Since Amazon S3 is now strongly consistent, and other updates can be happening to the bucket while I am listing its contents, is the second page going to be more results from the same point in time as the first page? Or is it going to reflect the state of the bucket at the point in time when the second page was requested?

For example, if I list a bucket, get the first page, delete a key which would have appeared on the second page, and then get the second page, will I still see the key that is now deleted?


Solution

  • Indeed, Amazon S3 is now strongly consistent. This means once you upload an object, all people that read that object are guaranteed to get the updated version of the object. This does not meant that two different API calls are guaranteed to be in the same "state". Notably, for downloads, there is a situation where one download can get parts of two versions of the object if it's updated while being downloaded. More details are available in this answer.

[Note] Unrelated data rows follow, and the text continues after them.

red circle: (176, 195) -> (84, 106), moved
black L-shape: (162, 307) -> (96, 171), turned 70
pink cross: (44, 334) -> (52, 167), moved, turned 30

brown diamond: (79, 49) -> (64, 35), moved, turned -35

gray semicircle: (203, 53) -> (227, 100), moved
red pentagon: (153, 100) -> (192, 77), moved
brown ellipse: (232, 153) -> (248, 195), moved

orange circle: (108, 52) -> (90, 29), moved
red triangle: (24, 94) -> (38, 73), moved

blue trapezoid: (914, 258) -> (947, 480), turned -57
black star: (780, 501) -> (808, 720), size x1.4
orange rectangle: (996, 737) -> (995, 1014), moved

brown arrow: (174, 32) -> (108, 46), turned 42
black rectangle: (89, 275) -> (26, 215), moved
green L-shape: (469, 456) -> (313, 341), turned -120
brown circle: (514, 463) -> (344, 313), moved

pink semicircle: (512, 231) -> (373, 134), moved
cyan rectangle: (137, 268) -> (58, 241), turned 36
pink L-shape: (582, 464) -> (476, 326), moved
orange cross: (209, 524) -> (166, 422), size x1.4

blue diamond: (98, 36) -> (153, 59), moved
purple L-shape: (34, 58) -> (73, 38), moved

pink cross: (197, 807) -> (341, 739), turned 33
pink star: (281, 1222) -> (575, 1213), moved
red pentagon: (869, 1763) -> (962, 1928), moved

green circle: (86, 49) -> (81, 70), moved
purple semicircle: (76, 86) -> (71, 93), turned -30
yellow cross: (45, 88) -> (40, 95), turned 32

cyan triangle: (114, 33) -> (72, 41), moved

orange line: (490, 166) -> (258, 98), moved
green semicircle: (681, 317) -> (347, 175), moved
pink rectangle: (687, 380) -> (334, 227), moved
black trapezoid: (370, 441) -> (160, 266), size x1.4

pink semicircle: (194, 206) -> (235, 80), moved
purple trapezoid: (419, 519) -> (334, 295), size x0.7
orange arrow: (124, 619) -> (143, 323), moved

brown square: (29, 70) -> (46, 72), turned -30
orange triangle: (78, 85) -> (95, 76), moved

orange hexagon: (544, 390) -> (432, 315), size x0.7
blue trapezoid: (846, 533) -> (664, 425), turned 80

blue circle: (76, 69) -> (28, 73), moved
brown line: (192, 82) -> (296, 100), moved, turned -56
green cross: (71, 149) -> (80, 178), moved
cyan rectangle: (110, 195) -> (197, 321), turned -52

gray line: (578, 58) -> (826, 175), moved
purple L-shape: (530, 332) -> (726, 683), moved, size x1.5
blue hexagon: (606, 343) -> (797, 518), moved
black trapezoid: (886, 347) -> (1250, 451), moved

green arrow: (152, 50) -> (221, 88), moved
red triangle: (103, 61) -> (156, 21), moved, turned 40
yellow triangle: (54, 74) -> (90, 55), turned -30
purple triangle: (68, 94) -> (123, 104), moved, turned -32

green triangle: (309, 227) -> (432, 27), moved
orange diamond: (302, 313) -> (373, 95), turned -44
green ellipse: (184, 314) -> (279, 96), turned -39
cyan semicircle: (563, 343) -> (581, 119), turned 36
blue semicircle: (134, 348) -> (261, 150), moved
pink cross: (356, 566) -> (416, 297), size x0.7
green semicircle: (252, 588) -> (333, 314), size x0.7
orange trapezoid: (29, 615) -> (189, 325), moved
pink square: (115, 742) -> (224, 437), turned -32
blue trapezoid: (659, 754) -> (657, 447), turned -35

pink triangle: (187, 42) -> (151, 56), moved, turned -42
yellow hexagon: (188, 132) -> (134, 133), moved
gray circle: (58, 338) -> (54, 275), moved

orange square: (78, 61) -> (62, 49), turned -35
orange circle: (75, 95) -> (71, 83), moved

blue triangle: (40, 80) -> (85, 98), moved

    As for you question, the same basic rules apply: S3 is strongly consistent from one call to the next, once you make a change to the bucket or objects, any call after that update is guaranteed to get the updated data. This means as you page through the list of objects, you will see the changes as each API call gets the latest state:

    import boto3
    
    BUCKET='example-bucket'
    PREFIX='so_question'
    
    s3 = boto3.client('s3')
    
    # Create a bunch of items
    for i in range(3000):
        s3.put_object(Bucket=BUCKET, Key=f"{PREFIX}/obj_{i:04d}", Body=b'')
    
    args = {'Bucket': BUCKET, 'Prefix': PREFIX + "/",}
    result = s3.list_objects_v2(**args)
    # This shows objects 0 to 999
    print([x['Key'] for x in result['Contents']])
    
    # Delete an object
    s3.delete_object(Bucket=BUCKET, Key=f"{PREFIX}/obj_{1100:04d}")
    
    # Request the next "page" of items
    args['ContinuationToken'] = result['NextContinuationToken']
    result = s3.list_objects_v2(**args)
    # This will not show object 1100, showing objects 1000 to 2000
    print([x['Key'] for x in result['Contents']])
    

    The upside of this and there's no way to get a list of all objects in a bucket (assuming it has more than 1000 items) in one API call: there's no way I'm aware of to get a complete "snapshot" of the bucket at any point, unless you can ensure the bucket doesn't change during listing the objects, of course.